**Exercise details:** Return every record below exactly as given, images excluded.

[Collected data]
>>>

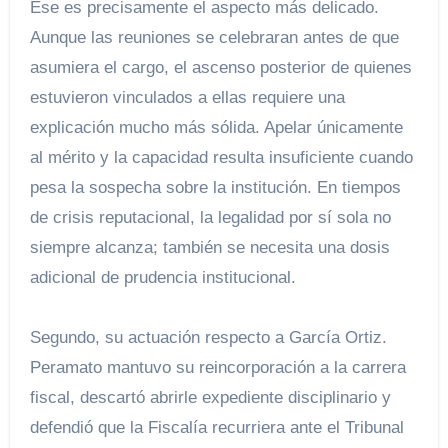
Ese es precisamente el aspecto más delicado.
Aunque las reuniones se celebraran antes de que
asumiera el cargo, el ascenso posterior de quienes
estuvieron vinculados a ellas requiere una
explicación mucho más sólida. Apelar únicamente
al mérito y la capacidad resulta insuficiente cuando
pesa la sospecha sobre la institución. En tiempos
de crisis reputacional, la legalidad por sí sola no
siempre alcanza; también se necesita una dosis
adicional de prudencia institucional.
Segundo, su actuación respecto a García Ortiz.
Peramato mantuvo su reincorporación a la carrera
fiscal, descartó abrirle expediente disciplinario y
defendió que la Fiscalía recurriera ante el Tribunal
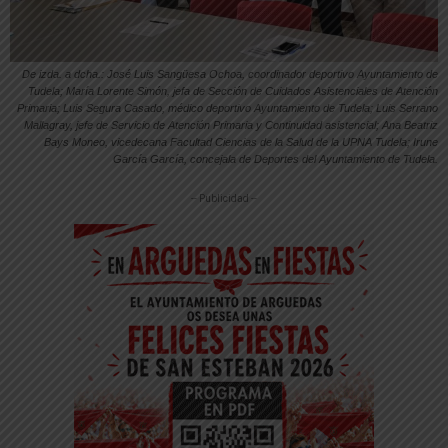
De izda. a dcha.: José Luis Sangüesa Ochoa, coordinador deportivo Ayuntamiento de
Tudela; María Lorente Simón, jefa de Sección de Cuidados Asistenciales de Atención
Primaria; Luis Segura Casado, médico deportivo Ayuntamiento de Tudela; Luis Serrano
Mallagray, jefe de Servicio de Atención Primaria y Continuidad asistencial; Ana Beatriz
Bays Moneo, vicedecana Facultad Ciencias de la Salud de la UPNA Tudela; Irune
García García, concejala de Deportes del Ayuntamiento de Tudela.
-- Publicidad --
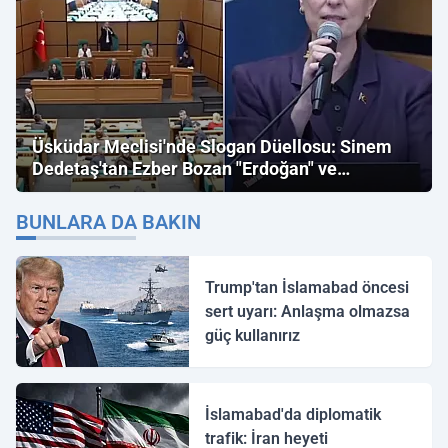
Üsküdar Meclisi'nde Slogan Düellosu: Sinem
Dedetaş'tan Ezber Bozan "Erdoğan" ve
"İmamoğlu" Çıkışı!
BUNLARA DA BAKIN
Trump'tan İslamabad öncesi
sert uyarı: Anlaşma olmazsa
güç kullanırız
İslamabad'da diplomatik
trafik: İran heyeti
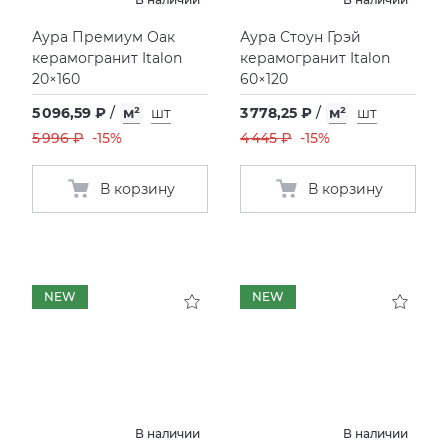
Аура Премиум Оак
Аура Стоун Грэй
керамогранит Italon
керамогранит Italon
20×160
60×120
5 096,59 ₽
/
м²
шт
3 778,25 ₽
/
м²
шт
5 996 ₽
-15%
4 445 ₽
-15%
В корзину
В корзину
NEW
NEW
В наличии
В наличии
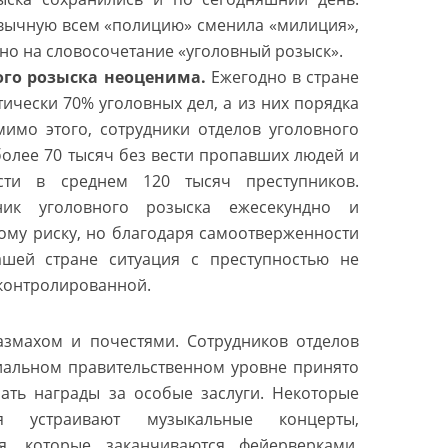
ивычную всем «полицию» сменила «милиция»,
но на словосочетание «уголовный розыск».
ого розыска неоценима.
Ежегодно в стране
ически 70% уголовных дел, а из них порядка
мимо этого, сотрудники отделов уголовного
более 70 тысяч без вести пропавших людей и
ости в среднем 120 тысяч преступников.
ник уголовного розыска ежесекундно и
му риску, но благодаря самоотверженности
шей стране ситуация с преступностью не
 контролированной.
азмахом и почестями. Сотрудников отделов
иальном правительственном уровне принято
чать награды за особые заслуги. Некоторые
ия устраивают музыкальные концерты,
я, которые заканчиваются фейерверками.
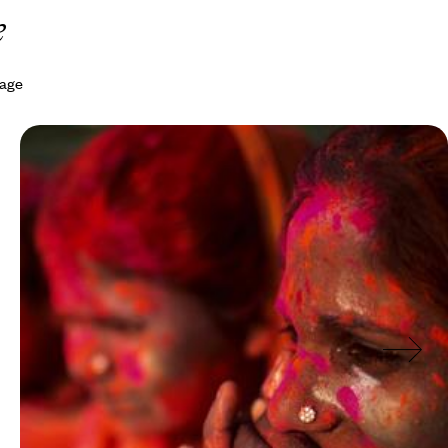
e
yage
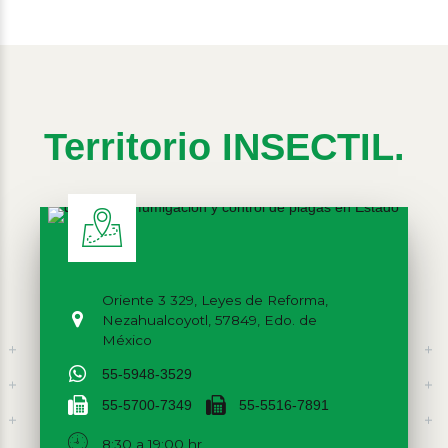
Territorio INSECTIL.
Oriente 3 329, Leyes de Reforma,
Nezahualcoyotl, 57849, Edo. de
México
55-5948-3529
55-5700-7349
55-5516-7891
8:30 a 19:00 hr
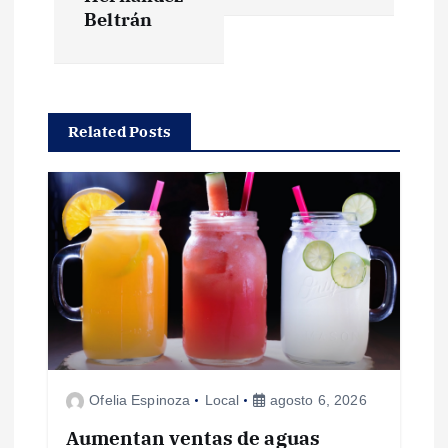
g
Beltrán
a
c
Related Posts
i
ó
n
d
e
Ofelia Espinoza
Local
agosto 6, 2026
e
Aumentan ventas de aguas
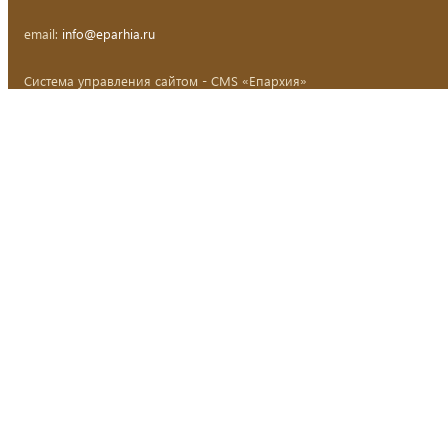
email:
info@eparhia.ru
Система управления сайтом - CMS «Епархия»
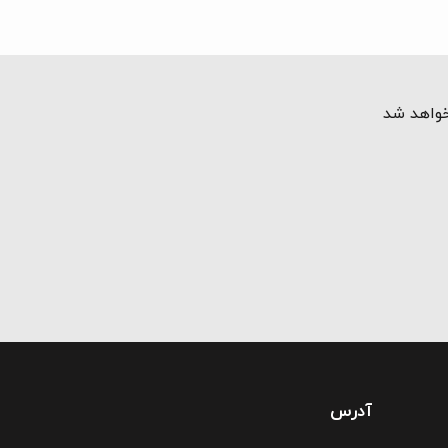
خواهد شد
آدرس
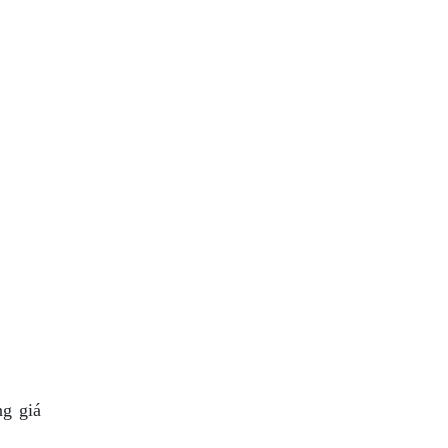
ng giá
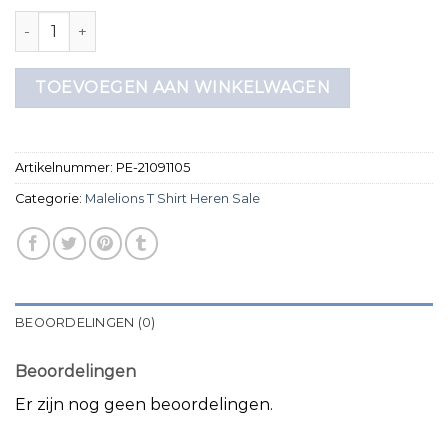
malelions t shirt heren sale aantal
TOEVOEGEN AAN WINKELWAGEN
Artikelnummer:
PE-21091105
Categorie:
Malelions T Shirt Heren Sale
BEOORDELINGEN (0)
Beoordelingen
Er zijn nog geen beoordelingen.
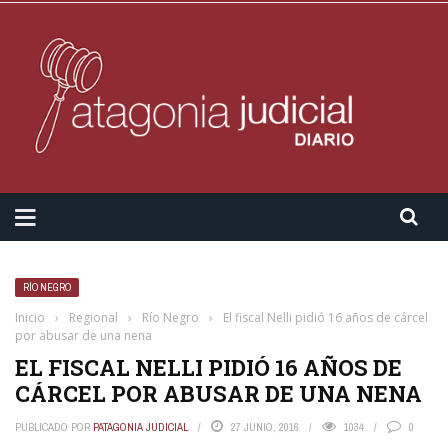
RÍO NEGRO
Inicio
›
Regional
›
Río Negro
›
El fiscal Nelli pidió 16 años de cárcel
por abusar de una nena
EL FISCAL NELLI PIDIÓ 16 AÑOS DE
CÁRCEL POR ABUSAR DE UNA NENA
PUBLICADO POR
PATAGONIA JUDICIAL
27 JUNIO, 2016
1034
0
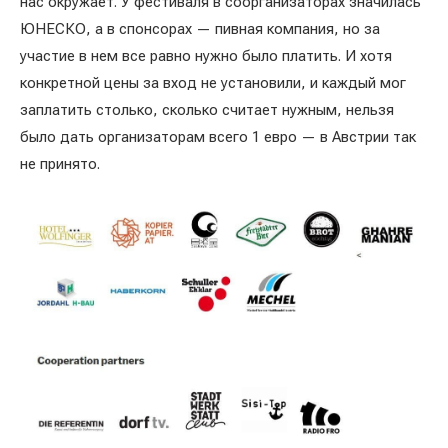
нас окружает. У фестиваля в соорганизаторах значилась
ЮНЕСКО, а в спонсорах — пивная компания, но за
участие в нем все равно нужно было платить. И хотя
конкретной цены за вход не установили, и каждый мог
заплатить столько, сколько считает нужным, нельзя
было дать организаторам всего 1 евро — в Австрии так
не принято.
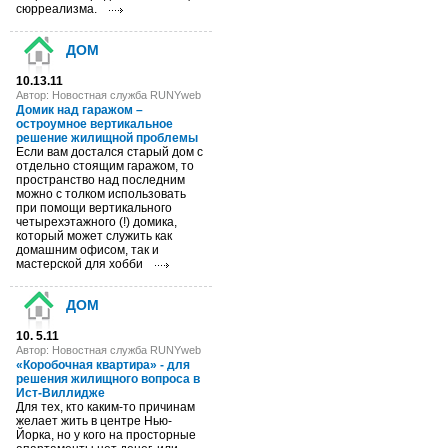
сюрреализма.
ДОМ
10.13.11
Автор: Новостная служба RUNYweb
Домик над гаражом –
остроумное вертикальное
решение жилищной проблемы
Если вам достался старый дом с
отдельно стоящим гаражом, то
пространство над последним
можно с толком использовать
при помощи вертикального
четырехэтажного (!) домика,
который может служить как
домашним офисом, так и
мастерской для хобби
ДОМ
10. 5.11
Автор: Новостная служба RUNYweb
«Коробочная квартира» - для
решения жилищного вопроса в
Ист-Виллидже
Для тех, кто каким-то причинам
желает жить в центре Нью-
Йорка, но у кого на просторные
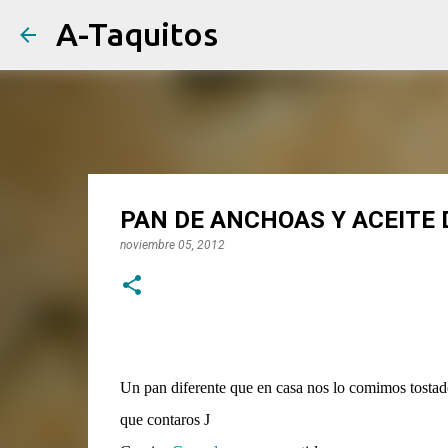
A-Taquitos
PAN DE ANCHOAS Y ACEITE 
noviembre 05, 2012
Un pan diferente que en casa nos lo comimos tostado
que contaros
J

<<<

**Solution for this problem:**
Ese es precisamente el aspecto más delicado.
Aunque las reuniones se celebraran antes de que
asumiera el cargo, el ascenso posterior de quienes
estuvieron vinculados a ellas requiere una
explicación mucho más sólida. Apelar únicamente
al mérito y la capacidad resulta insuficiente cuando
pesa la sospecha sobre la institución. En tiempos
de crisis reputacional, la legalidad por sí sola no
siempre alcanza; también se necesita una dosis
adicional de prudencia institucional.
Segundo, su actuación respecto a García Ortiz.
Peramato mantuvo su reincorporación a la carrera
fiscal, descartó abrirle expediente disciplinario y
defendió que la Fiscalía recurriera ante el Tribunal
De izda. a dcha.: José Luis Sangüesa Ochoa, coordinador deportivo Ayuntamiento de
Tudela; María Lorente Simón, jefa de Sección de Cuidados Asistenciales de Atención
Primaria; Luis Segura Casado, médico deportivo Ayuntamiento de Tudela; Luis Serrano
Mallagray, jefe de Servicio de Atención Primaria y Continuidad asistencial; Ana Beatriz
Bays Moneo, vicedecana Facultad Ciencias de la Salud de la UPNA Tudela; Irune
García García, concejala de Deportes del Ayuntamiento de Tudela.
-- Publicidad --
Üsküdar Meclisi'nde Slogan Düellosu: Sinem
Dedetaş'tan Ezber Bozan "Erdoğan" ve
"İmamoğlu" Çıkışı!
BUNLARA DA BAKIN
Trump'tan İslamabad öncesi
sert uyarı: Anlaşma olmazsa
güç kullanırız
İslamabad'da diplomatik
trafik: İran heyeti
Аура Премиум Оак
Аура Стоун Грэй
керамогранит Italon
керамогранит Italon
20×160
60×120
5 096,59 ₽
/
м²
шт
3 778,25 ₽
/
м²
шт
5 996 ₽
-15%
4 445 ₽
-15%
В корзину
В корзину
NEW
NEW
В наличии
В наличии
ивычную всем «полицию» сменила «милиция»,
но на словосочетание «уголовный розыск».
ого розыска неоценима.
Ежегодно в стране
ически 70% уголовных дел, а из них порядка
мимо этого, сотрудники отделов уголовного
более 70 тысяч без вести пропавших людей и
ости в среднем 120 тысяч преступников.
ник уголовного розыска ежесекундно и
му риску, но благодаря самоотверженности
шей стране ситуация с преступностью не
 контролированной.
азмахом и почестями. Сотрудников отделов
иальном правительственном уровне принято
чать награды за особые заслуги. Некоторые
ия устраивают музыкальные концерты,
я, которые заканчиваются фейерверками.
e
yage
Territorio INSECTIL.
Oriente 3 329, Leyes de Reforma,
Nezahualcoyotl, 57849, Edo. de
México
55-5948-3529
55-5700-7349
55-5516-7891
8:30 a 19:00 hr
g
Beltrán
a
c
Related Posts
i
ó
n
d
e
Ofelia Espinoza
Local
agosto 6, 2026
e
Aumentan ventas de aguas
email:
info@eparhia.ru
Система управления сайтом - CMS «Епархия»
خواهد شد
آدرس
ng giá
malelions t shirt heren sale aantal
TOEVOEGEN AAN WINKELWAGEN
Artikelnummer:
PE-21091105
Categorie:
Malelions T Shirt Heren Sale
BEOORDELINGEN (0)
Beoordelingen
Er zijn nog geen beoordelingen.
RÍO NEGRO
Inicio
›
Regional
›
Río Negro
›
El fiscal Nelli pidió 16 años de cárcel
por abusar de una nena
EL FISCAL NELLI PIDIÓ 16 AÑOS DE
CÁRCEL POR ABUSAR DE UNA NENA
PUBLICADO POR
PATAGONIA JUDICIAL
27 JUNIO, 2016
1034
0
нас окружает. У фестиваля в соорганизаторах значилась
ЮНЕСКО, а в спонсорах — пивная компания, но за
участие в нем все равно нужно было платить. И хотя
конкретной цены за вход не установили, и каждый мог
заплатить столько, сколько считает нужным, нельзя
было дать организаторам всего 1 евро — в Австрии так
не принято.
сюрреализма.
ДОМ
10.13.11
Автор: Новостная служба RUNYweb
Домик над гаражом –
остроумное вертикальное
решение жилищной проблемы
Если вам достался старый дом с
отдельно стоящим гаражом, то
пространство над последним
можно с толком использовать
при помощи вертикального
четырехэтажного (!) домика,
который может служить как
домашним офисом, так и
мастерской для хобби
ДОМ
10. 5.11
Автор: Новостная служба RUNYweb
«Коробочная квартира» - для
решения жилищного вопроса в
Ист-Виллидже
Для тех, кто каким-то причинам
желает жить в центре Нью-
Йорка, но у кого на просторные
A-Taquitos
PAN DE ANCHOAS Y ACEITE 
noviembre 05, 2012
Un pan diferente que en casa nos lo comimos tostado
que contaros
J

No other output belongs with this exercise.